日本の法律では

 あらゆる可能性を考慮しても、僕たちが結婚するという選択肢は生まれてこない。

「大きくなったら、パパと結婚するー」と宣言した愛娘に対して、僕が真剣に説得をしている様子を、妻は顔をひきつらせながら見ていた。でも止めようとはしなかった。

「なんでー?」
「まず、僕は真奈のママと結婚している。つまり、僕が真奈とも結婚すると、重婚というものになるんだ。日本の法律では、重婚は認められていない。つまり僕が真奈を結婚すると、僕も真奈もメッ!って怒られてしまうんだよ」
「じゃあ、パパはママと結婚やめて、真奈と結婚したら?」

 ブーッ!!と、妻は飲んでいた(たぶん)カフェオレを噴き出した音が聞こえた。僕も同じカフェオレを飲んでいたら、同じ状態になっていただろう。
 いやいやいやいや、と全力で否定したい気持ちをぐっと抑える。何でも頭から否定して話さないように、この間も妻から注意されたばかりだ。

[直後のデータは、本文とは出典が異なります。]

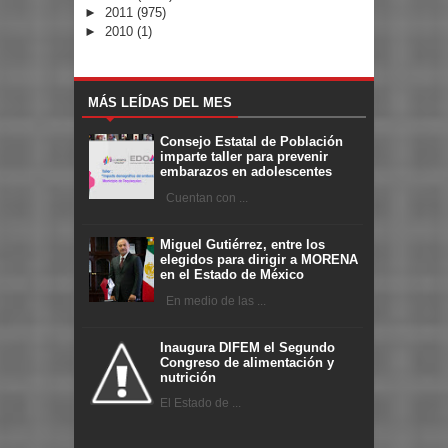
►
2011
(975)
►
2010
(1)
MÁS LEÍDAS DEL MES
Consejo Estatal de Población
imparte taller para prevenir
embarazos en adolescentes
Cuentan con ...
Miguel Gutiérrez, entre los
elegidos para dirigir a MORENA
en el Estado de México
En medio de las ...
Inaugura DIFEM el Segundo
Congreso de alimentación y
nutrición
El Estado de ...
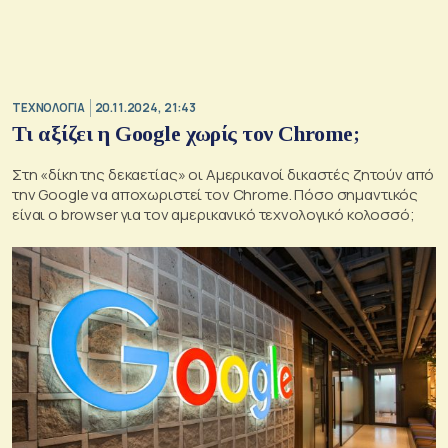
ΤΕΧΝΟΛΟΓΙΑ
20.11.2024, 21:43
Τι αξίζει η Google χωρίς τον Chrome;
Στη «δίκη της δεκαετίας» οι Αμερικανοί δικαστές ζητούν από
την Google να αποχωριστεί τον Chrome. Πόσο σημαντικός
είναι ο browser για τον αμερικανικό τεχνολογικό κολοσσό;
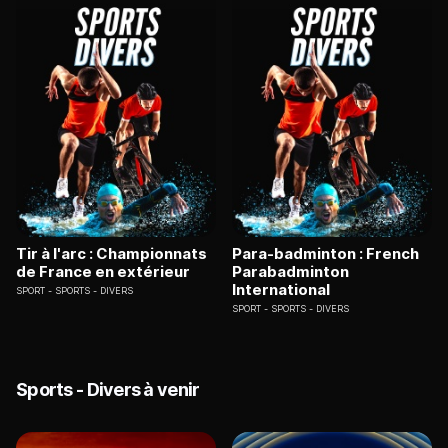
Tir à l'arc : Championnats
Para-badminton : French
de France en extérieur
Parabadminton
International
SPORT
SPORTS - DIVERS
SPORT
SPORTS - DIVERS
Sports - Divers à venir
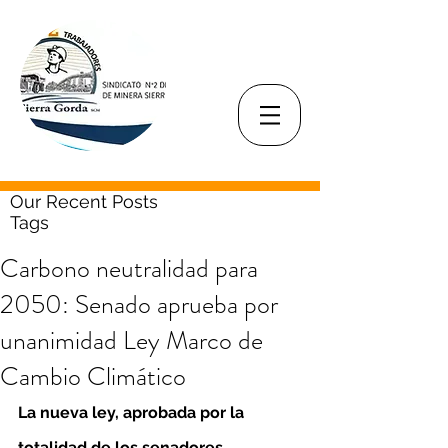
Our Recent Posts
Tags
Carbono neutralidad para
2050: Senado aprueba por
unanimidad Ley Marco de
Cambio Climático
La nueva ley, aprobada por la 
totalidad de los senadores,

「うん、そうか。そうだね。ひとりとしか結婚できないなら、僕がママと離婚したら真奈とは結婚できるかもしれないね。でも、僕と真奈はもう戸籍上で親子という関係になっているんだ。民法で言うところの、一親等の関係だね。日本の法律では、三親等以内の近親婚は認められていない。つまり僕が真奈と結婚することは」
「よくわからないけど。じゃあ真奈とパパは日本じゃないところに住んだら?」

 ああ、そうか。そうきたか。
 日本という法治国家に則って話を進めるつもりだったが、この賢い愛娘はあっさりと日本から飛び出してしまった。さすが5歳児。

「パパは真奈のこと、愛してないの?」

 だんだん、僕は自分の娘に追い詰められていく。

「パパはこの前、ママより真奈の方が好きって言ったよね?」

 愛人なんて作ったことも作ろうとしたことも無いのだけれど。もしいたとしたら、こんな感じなのだろうか。不倫している男は、よくこんな質問をされて心臓が持つなと思う。

「パパは真奈のことが、世界で一番好きなんだよね?」

 うーん、と頭を抱えてしまった私の頭を、妻が履いていたスリッパで叩いた。

「真奈。パパはママの物なのよ。絶対にあげない」
「えー!ずるいー!ママばっかり!!」
「うるさい!人の物を何でもすぐに欲しがらないで、っていつも言ってるでしょう!」
「やだー!パパは真奈のー!」
「私のよ!」

 ぎゃあぎゃあと、愛娘と愛妻が口喧嘩を始める。
 どっちがどれだけ僕のことが好きかと言い争う二人を、ここは微笑ましく見るところなのかもしれないけれど。僕は両手で胸を押さえながら、ハラハラと見ていた。愛する二人よ、僕の為に争わないでくれ。


【おわり】

**365日のお題〜二月/27.2人**

(2014.3.20)即興小説トレーニングの『僕が愛した娘』というお題も追加して。